Я пожал плечами, сохраняя в лице вежливую готовность слушать далее. Пациент мой судорожно завертелся на стуле, очевидно, уколотый.
— Невероятно? — воскликнул он. — А что, если я вам такую перспективу покажу: вы, вот вы, доктор, сразу, вдруг, сидя на этом кресле, вспомните, что есть бесконечное пространство?.. Хорошо-с… Но вы ведь мыслите о нем со стенками, вы ведь стенки этому пространству мысленно ставите! И вдруг нет для вас ничего, стенок нет, вы чувствуете всем холодом сердца вашего, что это за штука такая — пространство! Ведь миг один, да-с, а этот самый миг вас насмерть уложить может, потому что вы — не приспособлены!..
— Возможно, — сказал я. — Но я себе не могу даже и представить…
— Вот именно!.. — подхватил он с болезненным торжеством. — И я не представил, но чувствую, — и он стукнул себя кулаком в грудь, — вот здесь ношу чувство такое, что, как только подумаю об этом пристально, не отрываясь, — пойму… А поняв — умру. Вот давеча я просил вас слова «мат в три хода» крикнуть, если я руку подыму… Все это оттого, что вы мне этими самыми словами в критический момент, когда оно начнет уже подступать, — другое направление мыслям сразу дадите.

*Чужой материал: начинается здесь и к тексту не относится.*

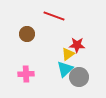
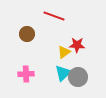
yellow triangle: moved 4 px left, 2 px up
cyan triangle: moved 2 px left, 4 px down
gray circle: moved 1 px left
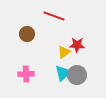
gray circle: moved 1 px left, 2 px up
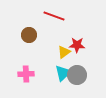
brown circle: moved 2 px right, 1 px down
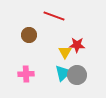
yellow triangle: moved 1 px right; rotated 24 degrees counterclockwise
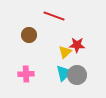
yellow triangle: rotated 16 degrees clockwise
cyan triangle: moved 1 px right
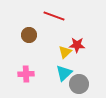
gray circle: moved 2 px right, 9 px down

А задачу эту в три хода я выудил, когда еще журнальчик один выписывал. Я ее, голос ваш услышав, — и начну с места в карьер решать… Так вот-с… сижу я, вдруг, слышу, жена меня с крылечка зовет: «Миша!». А я слышу, что зовет, но отвечать ей, представьте себе, не могу, — сковало мне язык, и все тут… Потом уж я догадался, в чем тут штука была: настроение у меня было в момент этот, так сказать, самое неземное, редкое даже настроение, а тут нужно о деле каком-нибудь домашнем разговаривать, пустячки разные. Молчу я. Второй раз зовет: «Миша-а! Уснул, что ли, ты?» Тут я разозлился и сказал ей, извините, вот эти самые грубые слова: «Пошла к черту!» Хорошо-с. Ушла она. И так мне грустно стало после этого, что и не расскажешь. Пойду, думаю, спать. Разделся, лег, а все не спится мне, круги разные мелькают, мухи светящиеся бегают… А сердце, надо вам сказать, у меня давно не в порядке… Вот и начало оно разные штуки выделывать… То остановится, то барабанным боем ударит, да так сильно, что воздуха не хватает… Страх меня взял, в жар бросило… Умираю, думаю себе… И как это подумал, поплыла кровать подо мной, и сам я себя не чувствую… Ну, хорошо. Прошло это, опомнился… однако спать уже не могу… Мысли разные бегут, бегут как собаки на улице, разные образы мелькают, воспоминания… Потом, вижу, девочка идет утренняя, за ней барышня, потом старуха… вся эта процессия, как живая, движется… И только, знаете, мысль моя на этой старухе остановилась, как задрожал я и закричал во весь голос: чувствую, один поворот мысли, и пойму, понимаете, — пойму и разрешу всю загвоздку смерти и жизни, как дважды два — четыре… И чувствую, что, как только пойму это, в тот же самый момент… умру… не выдержу.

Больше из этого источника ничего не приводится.